One of my hives has a trail of ants leading into it. I popped the top and the bees seem to be doing fine, but the ants are bothering me. The weather has been nasty here and I haven't had a chance to go deep inside that hive to see what's going on. 

Any idea what the ants could mean?


----------



## sellis (Apr 7, 2006)

the ants are trying to get to the honey , if you have your bees on a hivestand take 4 cans that the legs will fit into and pour oil in the cans , it will kill the ants before they can get to the hive .


----------



## Ernie (Jul 22, 2007)

Ah, I don't have a hivestand. My hives just sit on a wooden pallet. 

I figured the ants were after the honey, but what normally keeps ants from getting the honey? When I see something like that, my first thought is that ants would ALWAYS get the honey if the bees didn't protect it.

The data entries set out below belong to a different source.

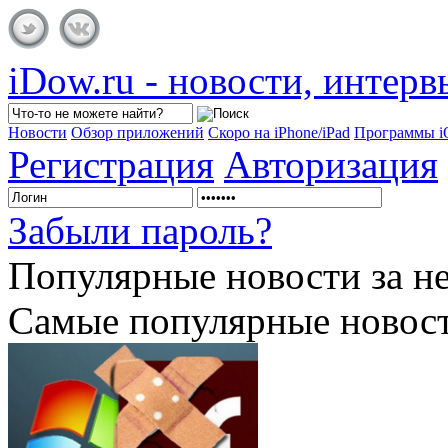
iDow.ru - новости, интер
Новости
Обзор приложений
Скоро на iPhone/iPad
Программы 
Регистрация
Авторизация
Забыли пароль?
Популярные
новости за н
Самые популярные новост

So is this colony weakened somehow and therefore isn't able to protect its food supply?


----------



## Terri (May 10, 2002)

Well, bees are designed to nest in hollow trees, which are usually up much higher than a hive. When we give them nice wooden hives to use instead of wooden trees, I suppose there will be more problems.

I suppose.


----------



## Iddee (Sep 25, 2005)

If your inner lid creates a 3/8 inch space between itself and the outer lid, the bees can get in there and take care of the ants. If the lid is flat against the outer lid or if the center hole is blocked, the ants will nest between the lids and kill a hive by robbing it, little by little. If a hive has more space than it can cover, the same thing will happen. A strong hive without hiding places will keep the ants at bay, except for fire ants. Those have to be dealt with.


----------



## alleyyooper (Apr 22, 2005)

Sprinkle cinnnamon all around and under the hive, also under the outer cover on the inter cover.
I buy mine at Gordon foods as they have the best price and biggest jug at 5 pounds. I am told Borax works too, never tried it myself.

 Al


----------



## michiganfarmer (Oct 15, 2005)

very interesting. 

someday I want bees


----------



## w12code3 (Mar 28, 2008)

Ant problems are (at least in my limited experience) often associated with a leaky feeder. I don't know if that could be part of your problem or not but I thought it might be worth mentioning. 

Cheers,

Justin


----------



## stranger (Feb 24, 2008)

borax does kill ants, but to get them to eat it or carry it back to the nest, it has to mixed 50/50 sugar -borax and that mix is no good for the bees, they'll try to get the sugar.


----------



## KS wife (Jan 1, 2008)

Ditto on using the cinnamon. Works like a charm. Just make sure you cover the entire inner cover.


----------



## Ernie (Jul 22, 2007)

Today I watched the hive for a little while. The bees are carrying out dead ants. 

I didn't put down any poison or anything. They took care of it themselves once their population got going well. 

Now my next big bee concern is to get those supers on there before the clover blooms!


----------